Cour constitutionnelle, 21 octobre 2021 (n°151/2021)
Faillite – Effacement de la dette – Introduction de la demande – Article XX.173, §2 CDE – Délai de forclusion de trois mois – Question préjudicielle – Arrêt de la Cour constitutionnelle du 22 avril 2021 (n°62/2021) – Violation des articles 10 et 11 de la Constitution – Annulation de la disposition
La Cour constitutionnelle est saisie d’un recours en annulation de l’article XX.173, §2, du Code de droit économique (CDE). À l’appui de son recours, la partie requérante, failli-personne physique, fait référence au dispositif d’un arrêt antérieur de la Cour du 22 avril 2021[1]. Pour rappel, cet arrêt dispose que l’article précité doit être jugé inconstitutionnel en ce qu’il prévoit que le failli perd irrévocablement le droit à l’effacement s’il n’introduit pas sa requête le sollicitant dans le délai de forclusion de trois mois après publication du jugement de faillite.

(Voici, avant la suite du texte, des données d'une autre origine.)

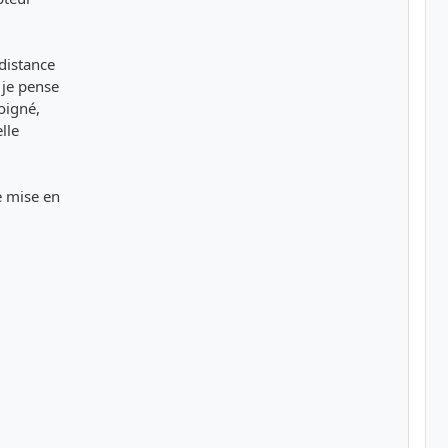
(distance
je pense
loigné,
lle
e mise en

Avant toute chose, la Cour rappelle que, d’un point de vue procédural, toute personne physique ou morale qui justifie d’un intérêt dispose d’un délai de six mois pour introduire un recours en annulation d’une loi lorsque la Cour, appelée à statuer sur une question préjudicielle, a déclaré que celle-ci viole une des règles ou un des articles de la Constitution[2].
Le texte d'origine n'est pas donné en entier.